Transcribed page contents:

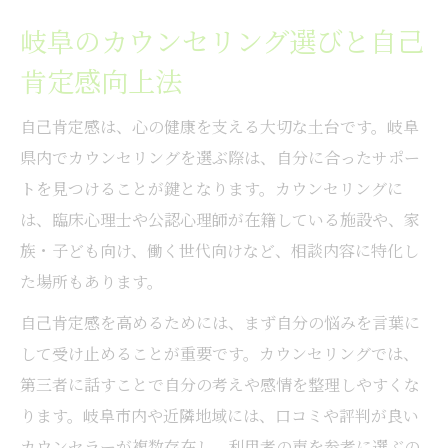
岐阜のカウンセリング選びと自己
肯定感向上法
自己肯定感は、心の健康を支える大切な土台です。岐阜
県内でカウンセリングを選ぶ際は、自分に合ったサポー
トを見つけることが鍵となります。カウンセリングに
は、臨床心理士や公認心理師が在籍している施設や、家
族・子ども向け、働く世代向けなど、相談内容に特化し
た場所もあります。
自己肯定感を高めるためには、まず自分の悩みを言葉に
して受け止めることが重要です。カウンセリングでは、
第三者に話すことで自分の考えや感情を整理しやすくな
ります。岐阜市内や近隣地域には、口コミや評判が良い
カウンセラーが複数存在し、利用者の声を参考に選ぶの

▸ What you need to do
From the line containing "自己肯定感を高めるためには、まず自分の悩みを言葉に" down to the last line, reproduce the records exactly. Include both ends.

▸ Task output
自己肯定感を高めるためには、まず自分の悩みを言葉に
して受け止めることが重要です。カウンセリングでは、
第三者に話すことで自分の考えや感情を整理しやすくな
ります。岐阜市内や近隣地域には、口コミや評判が良い
カウンセラーが複数存在し、利用者の声を参考に選ぶの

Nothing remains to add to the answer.